## Your goal:
From the line containing "válvulas de control" through the last line of the records, print every line exactly and nothing more.

───── Material provided ─────

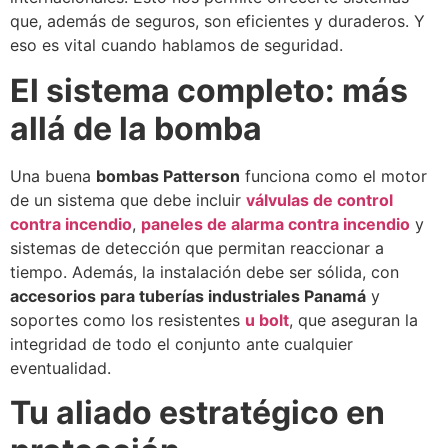
que, además de seguros, son eficientes y duraderos. Y
eso es vital cuando hablamos de seguridad.
El sistema completo: más
allá de la bomba
Una buena
bombas Patterson
funciona como el motor
de un sistema que debe incluir
válvulas de control
contra incendio
,
paneles de alarma contra incendio
y
sistemas de detección que permitan reaccionar a
tiempo. Además, la instalación debe ser sólida, con
accesorios para tuberías industriales Panamá
y
soportes como los resistentes
u bolt
, que aseguran la
integridad de todo el conjunto ante cualquier
eventualidad.
Tu aliado estratégico en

─────

## Solution to this problem:
válvulas de control
contra incendio
,
paneles de alarma contra incendio
y
sistemas de detección que permitan reaccionar a
tiempo. Además, la instalación debe ser sólida, con
accesorios para tuberías industriales Panamá
y
soportes como los resistentes
u bolt
, que aseguran la
integridad de todo el conjunto ante cualquier
eventualidad.
Tu aliado estratégico en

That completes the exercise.